__Directions for this task__.
Write out the lines of the material below exactly, beginning at the line with "Life coaching" and stopping after the line with "truktury. Podle odhadů", and leave out the pictures.

---

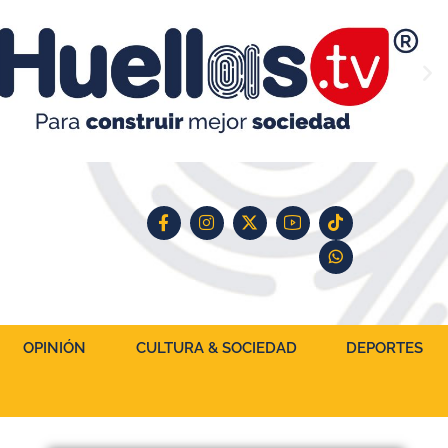
OPINIÓN
CULTURA & SOCIEDAD
DEPORTES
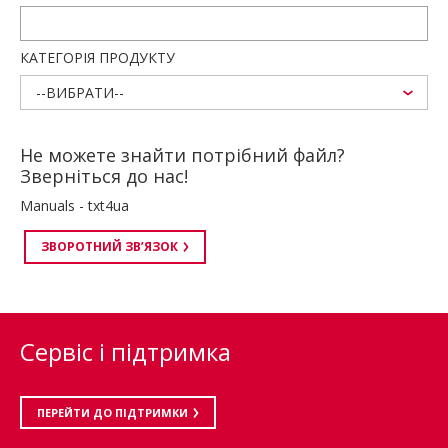
КАТЕГОРІЯ ПРОДУКТУ
--ВИБРАТИ--
Не можете знайти потрібний файл?
Зверніться до нас!
Manuals - txt4ua
ЗВОРОТНИЙ ЗВ’ЯЗОК
Сервіс і підтримка
ПЕРЕЙТИ ДО ПІДТРИМКИ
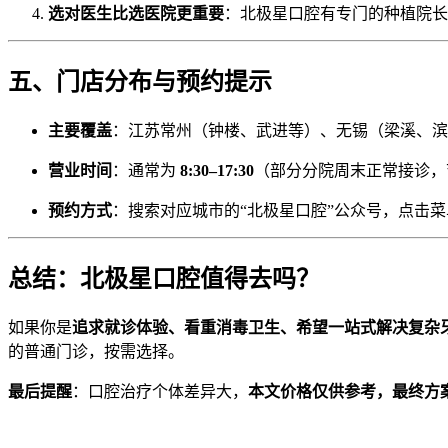
选对医生比选医院更重要
：北极星口腔有专门的种植院长
五、门店分布与预约提示
主要覆盖
：江苏常州（钟楼、武进等）、无锡（梁溪、滨
营业时间
：通常为
8:30–17:30
（部分分院周末正常接诊，
预约方式
：搜索对应城市的“北极星口腔”公众号，点击菜
总结：北极星口腔值得去吗？
如果你是
追求就诊体验、看重消毒卫生、希望一站式解决复杂
的普通门诊，按需选择。
最后提醒
：口腔治疗个体差异大，
本文价格仅供参考，最终方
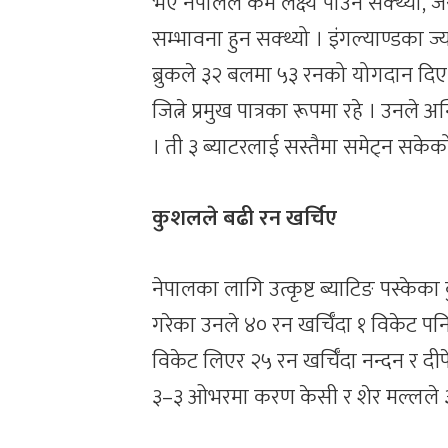
भए नेपालले कम लक्ष्य पाउन सक्थ्यो,
सम्भावना हुन सक्थ्यो । इंंगल्याण्डका 
ब्रुकले ३२ बलमा ५३ रनको योगदान दिए
जित्ने प्रमुख पात्रका रूपमा रहे । उन
। ती ३ ब्याटरलाई सस्तैमा समेट्न सकेक
कुशलले बढी रन खर्चिए
नेपालका लागि उत्कृष्ट ब्याटिङ पस्केक
गरेका उनले ४० रन खर्चिँदा १ विकेट प
विकेट लिएर २५ रन खर्चिँदा नन्दन र दीप
३–३ ओभरमा करण केसी र शेर मल्लले ३५–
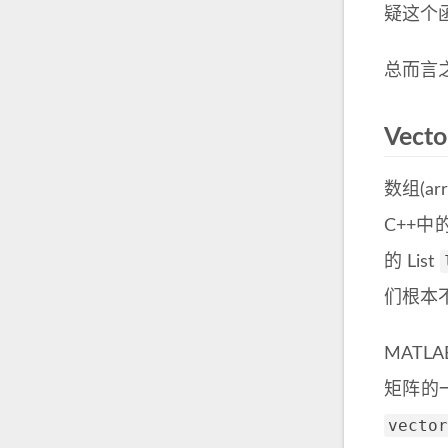
疑这个
总而言
Vecto
数组(
C++中
的 List
们根本
MAT
矩阵的
vector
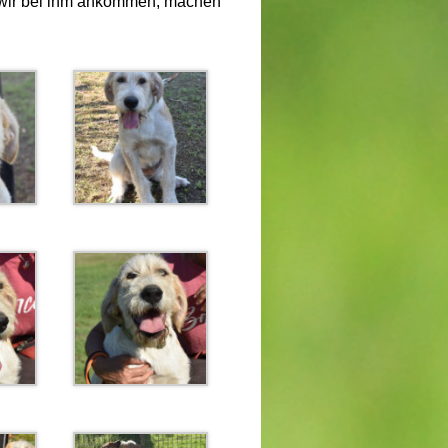
n wir bei ihm ankommen, machen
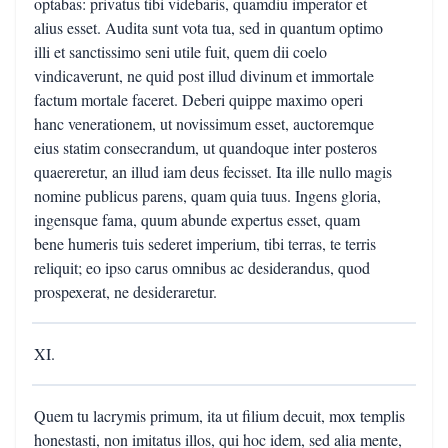
optabas: privatus tibi videbaris, quamdiu imperator et
alius esset. Audita sunt vota tua, sed in quantum optimo
illi et sanctissimo seni utile fuit, quem dii coelo
vindicaverunt, ne quid post illud divinum et immortale
factum mortale faceret. Deberi quippe maximo operi
hanc venerationem, ut novissimum esset, auctoremque
eius statim consecrandum, ut quandoque inter posteros
quaereretur, an illud iam deus fecisset. Ita ille nullo magis
nomine publicus parens, quam quia tuus. Ingens gloria,
ingensque fama, quum abunde expertus esset, quam
bene humeris tuis sederet imperium, tibi terras, te terris
reliquit; eo ipso carus omnibus ac desiderandus, quod
prospexerat, ne desideraretur.
XI.
Quem tu lacrymis primum, ita ut filium decuit, mox templis
honestasti, non imitatus illos, qui hoc idem, sed alia mente,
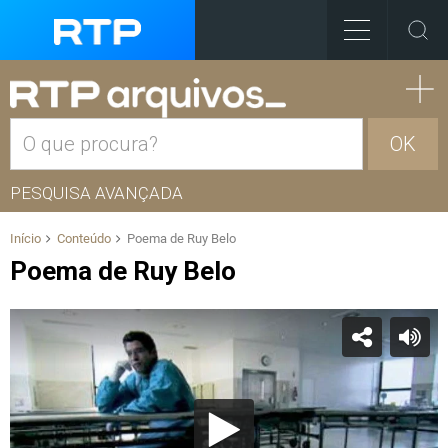
OK
PESQUISA AVANÇADA
Início
Conteúdo
Poema de Ruy Belo
Poema de Ruy Belo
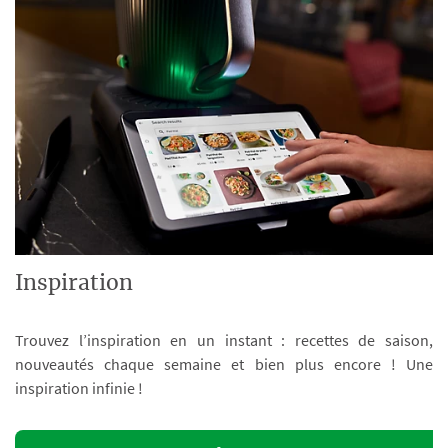
Inspiration
Trouvez l’inspiration en un instant : recettes de saison,
nouveautés chaque semaine et bien plus encore ! Une
inspiration infinie !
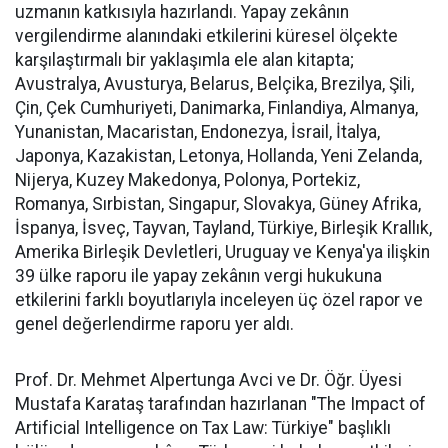
uzmanın katkısıyla hazırlandı. Yapay zekânın
vergilendirme alanındaki etkilerini küresel ölçekte
karşılaştırmalı bir yaklaşımla ele alan kitapta;
Avustralya, Avusturya, Belarus, Belçika, Brezilya, Şili,
Çin, Çek Cumhuriyeti, Danimarka, Finlandiya, Almanya,
Yunanistan, Macaristan, Endonezya, İsrail, İtalya,
Japonya, Kazakistan, Letonya, Hollanda, Yeni Zelanda,
Nijerya, Kuzey Makedonya, Polonya, Portekiz,
Romanya, Sırbistan, Singapur, Slovakya, Güney Afrika,
İspanya, İsveç, Tayvan, Tayland, Türkiye, Birleşik Krallık,
Amerika Birleşik Devletleri, Uruguay ve Kenya'ya ilişkin
39 ülke raporu ile yapay zekânın vergi hukukuna
etkilerini farklı boyutlarıyla inceleyen üç özel rapor ve
genel değerlendirme raporu yer aldı.
Prof. Dr. Mehmet Alpertunga Avci ve Dr. Öğr. Üyesi
Mustafa Karataş tarafından hazırlanan "The Impact of
Artificial Intelligence on Tax Law: Türkiye" başlıklı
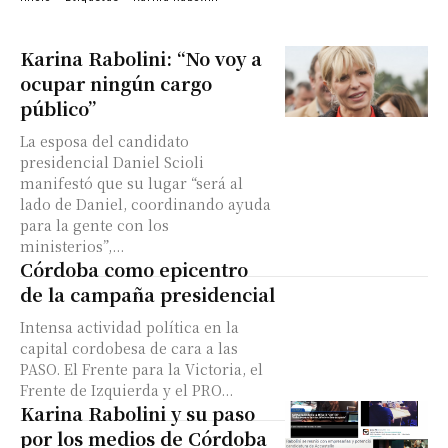
Karina Rabolini: “No voy a
ocupar ningún cargo
público”
La esposa del candidato
presidencial Daniel Scioli
manifestó que su lugar “será al
lado de Daniel, coordinando ayuda
para la gente con los
ministerios”,...
Córdoba como epicentro
de la campaña presidencial
Intensa actividad política en la
capital cordobesa de cara a las
PASO. El Frente para la Victoria, el
Frente de Izquierda y el PRO...
Karina Rabolini y su paso
por los medios de Córdoba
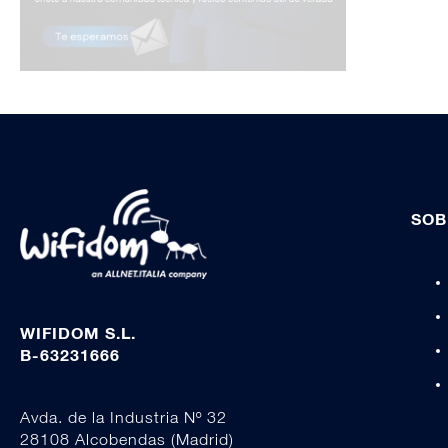
SOB
WIFIDOM S.L.
B-63231666
Avda. de la Industria Nº 32
28108 Alcobendas (Madrid)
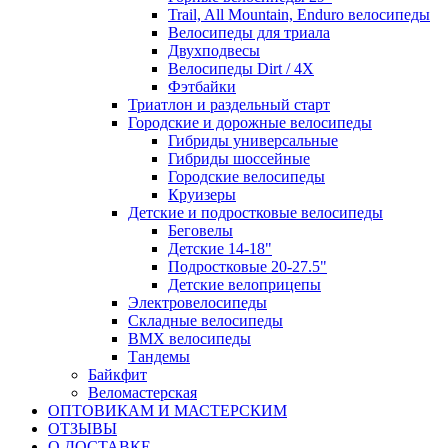
Trail, All Mountain, Enduro велосипеды
Велосипеды для триала
Двухподвесы
Велосипеды Dirt / 4X
Фэтбайки
Триатлон и раздельный старт
Городские и дорожные велосипеды
Гибриды универсальные
Гибриды шоссейные
Городские велосипеды
Круизеры
Детские и подростковые велосипеды
Беговелы
Детские 14-18"
Подростковые 20-27.5"
Детские велоприцепы
Электровелосипеды
Складные велосипеды
BMX велосипеды
Тандемы
Байкфит
Веломастерская
ОПТОВИКАМ И МАСТЕРСКИМ
ОТЗЫВЫ
О ДОСТАВКЕ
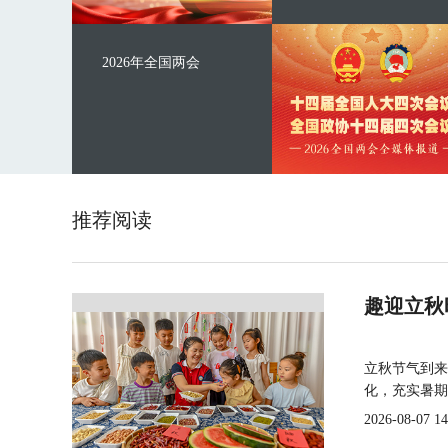
2026年全国两会
推荐阅读
趣迎立秋
立秋节气到来
化，充实暑期
2026-08-07 14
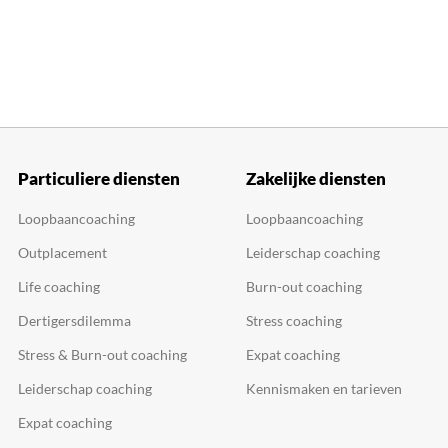
Particuliere diensten
Zakelijke diensten
Loopbaancoaching
Loopbaancoaching
Outplacement
Leiderschap coaching
Life coaching
Burn-out coaching
Dertigersdilemma
Stress coaching
Stress & Burn-out coaching
Expat coaching
Leiderschap coaching
Kennismaken en tarieven
Expat coaching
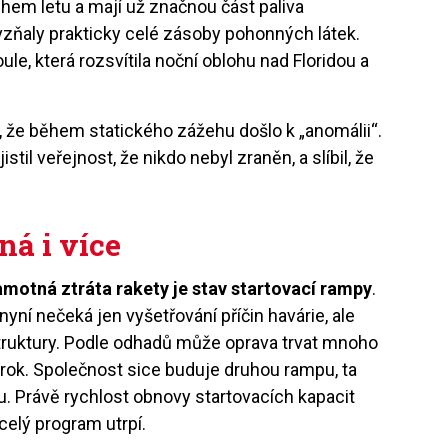
během letu a mají už značnou část paliva
vzňaly prakticky celé zásoby pohonných látek.
le, která rozsvítila noční oblohu nad Floridou a
, že během statického zážehu došlo k „anomálii“.
til veřejnost, že nikdo nebyl zraněn, a slíbil, že
á i více
tná ztráta rakety je stav startovací rampy
.
nyní nečeká jen vyšetřování příčin havárie, ale
truktury. Podle odhadů může oprava trvat mnoho
ž rok. Společnost sice buduje druhou rampu, ta
u. Právě rychlost obnovy startovacích kapacit
celý program utrpí.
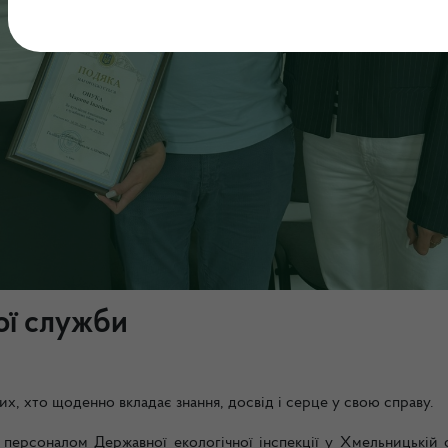
ої служби
х, хто щоденно вкладає знання, досвід і серце у свою справу.
 персоналом Державної екологічної інспекції у Хмельницькій о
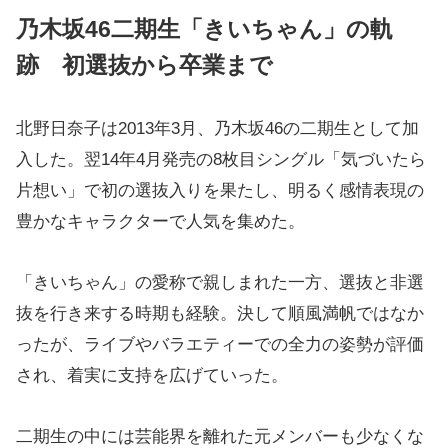
乃木坂46二期生「きいちゃん」の軌
跡 初選抜から卒業まで
北野日奈子は2013年3月、乃木坂46の二期生として加
入した。翌14年4月発売の8枚目シングル「気づいたら
片想い」で初の選抜入りを果たし、明るく感情表現の
豊かなキャラクターで人気を集めた。
「きいちゃん」の愛称で親しまれた一方、選抜と非選
抜を行き来する時期も経験。決して順風満帆ではなか
ったが、ライブやバラエティーでの全力の姿勢が評価
され、着実に支持を広げていった。
二期生の中には芸能界を離れた元メンバーも少なくな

---

__Written reply__.
Life coaching
Burn-out coaching
Dertigersdilemma
Stress coaching
Stress & Burn-out coaching
Expat coaching
Leiderschap coaching
Kennismaken en tarieven
Expat coaching
během letu a mají už značnou část paliva
vzňaly prakticky celé zásoby pohonných látek.
le, která rozsvítila noční oblohu nad Floridou a
, že během statického zážehu došlo k „anomálii“.
til veřejnost, že nikdo nebyl zraněn, a slíbil, že
á i více
tná ztráta rakety je stav startovací rampy
.
nyní nečeká jen vyšetřování příčin havárie, ale
truktury. Podle odhadů může oprava trvat mnoho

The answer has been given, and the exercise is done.